The rise of the Right-eous

Keen watchers of marching-protests-by-Christians-in-inner-Sydney, (and we know there’s at least one of you out there) would have noticed that last week, Fred Nile dramatically collapsed in front of news cameras.

Now The Shot is not in the business of mocking elderly powerful males, we only do that to Rupert Murdoch, so let’s not get into the business of making fun of them now. What we are in the business of doing, is questioning where the world is heading and how all the signs reveal an increasing downward trend towards right-wing populism.

If all that sounds a bit dramatic for you and you’d like to ignore the rise of Putin, Donald Trump, Boris Johnson, Erdogan, et al then let’s start with that marching-protest-by-Christians-in-inner-Sydney and the alleged issue that “instigated” it, (and yes the quote marks are deliberate). 

For those who don’t watch The Project, which if ratings are correct is pretty much everybody, a comedian by the name of Reuben Kaye told a Jesus joke that may or may not have been funny depending on your point of view. Reuben has told the same joke apparently on other occasions without much fanfare.

But this time, the right-wing spinners got hold of Reuben Kaye and held his head aloft on a stick as part of the right’s continual fanning of the culture wars flame and the battle for your morals.

This is increasingly part of the political landscape in the USA, in fact their politics appear to consist of nothing else, and it is leaking in under the door in Australian politics like an acrid deadly smoke while you sleep.

But back to Reuben Kaye. If you search the Daily Mail Australia, and I strongly suggest you don’t, you’ll find an astonishing, and suspiciously disproportionate, number of articles dedicated to a 30 second joke on a weekday television program with fairly low ratings.

Yes, in the space of 12 days, the Daily Mail has published 17 articles on the Reuben Kaye non-issue, all of them featuring and quoting a variety of pearl clutching priests, offended mothers and fainting politicians.

Then there’s Sky News Australia whose main audience forum is YouTube where they have a staggering 3.12 million subscribers, which just goes to show how many people need more fibre in their diet.

On Sky’s YouTube channel the non-issue of Reuben Kaye’s joke has sparked 13 news pieces in 12 days

One of those 13 segments includes the spitting Shih Tzu, Sophie Ellsworth, hyperventilating about families eating their dinner at the same time a gay man appeared on live television, the logic of which escapes me, but then logic and Sophie rarely appear in the same sentence.

Two weeks after the non-event, Reuben Kaye’s 30 second joke is still being fanned, pushed, promoted and even fainted over. The only important question is why?
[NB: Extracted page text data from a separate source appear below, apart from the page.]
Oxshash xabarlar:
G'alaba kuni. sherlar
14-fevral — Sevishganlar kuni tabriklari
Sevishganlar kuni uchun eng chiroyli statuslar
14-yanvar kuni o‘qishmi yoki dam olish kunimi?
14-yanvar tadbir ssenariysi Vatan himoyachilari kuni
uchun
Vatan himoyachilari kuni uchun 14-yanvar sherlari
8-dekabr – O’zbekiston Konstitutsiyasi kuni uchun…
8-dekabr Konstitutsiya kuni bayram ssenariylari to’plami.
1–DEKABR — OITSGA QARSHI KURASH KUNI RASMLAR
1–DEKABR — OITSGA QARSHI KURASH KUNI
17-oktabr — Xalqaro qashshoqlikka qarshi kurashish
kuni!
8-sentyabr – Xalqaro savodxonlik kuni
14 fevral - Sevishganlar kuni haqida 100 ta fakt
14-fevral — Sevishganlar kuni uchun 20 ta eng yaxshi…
Last week, I chatted with a journalist who appeared to believe all the outrage over Reuben Kaye’s 30 second joke is fuelled by one group, an online collection called Christian Lives Matter. After reviewing CLM and their patchy history, the skills needed to promote, connect and organise the constant media barrage of articles about this non-issue is frankly, beyond them.

In one example, a Daily Mail article that quoted an avalanche of hashtags on twitter seemingly calling for The Project to be banned, the amount of tweets using the quoted hashtag numbered about a dozen. Hardly an avalanche, more of a manufactured story. The larger point here is, that type of cross-connection and story seeding takes a degree of skill.
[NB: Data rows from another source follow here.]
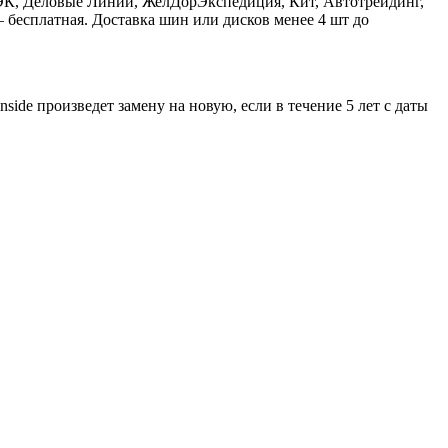
ЭК, Деловые Линии, ЖелДорЭкспедиция, Кит, Автотрейдинг,
 бесплатная. Доставка шин или дисков менее 4 шт до
ide произведет замену на новую, если в течение 5 лет с даты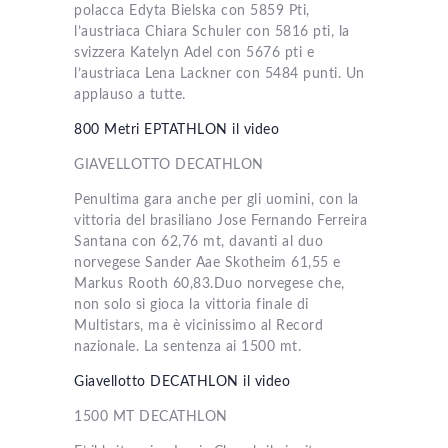
polacca Edyta Bielska con 5859 Pti,
l’austriaca Chiara Schuler con 5816 pti, la
svizzera Katelyn Adel con 5676 pti e
l’austriaca Lena Lackner con 5484 punti. Un
applauso a tutte.
800 Metri EPTATHLON il video
GIAVELLOTTO DECATHLON
Penultima gara anche per gli uomini, con la
vittoria del brasiliano Jose Fernando Ferreira
Santana con 62,76 mt, davanti al duo
norvegese Sander Aae Skotheim 61,55 e
Markus Rooth 60,83.Duo norvegese che,
non solo si gioca la vittoria finale di
Multistars, ma è vicinissimo al Record
nazionale. La sentenza ai 1500 mt.
Giavellotto DECATHLON il video
1500 MT DECATHLON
Given the dark art of spin was an area I worked in for some time, the waft of spin meisters at play is strong here. It takes considerable contacts, time and expertise to keep a non-issue like Reuben Kaye’s joke bubbling along for two weeks or more. Yes CLM are involved in some of the outrage, but this is being pushed along with some very strong help from masters of the dark arts from the right-hand side of politics.

And here’s the thing, the amount of people working in journalism, as well as progressives in general, who do not, or will not believe how many spinners and news manipulators are behind the seeding and fanning of media stories is actually staggering. There’s a simplistic, black-and-white view among some progressives that anyone even suggesting other players are pushing or manufacturing a news story is somehow a conspiracy theorist.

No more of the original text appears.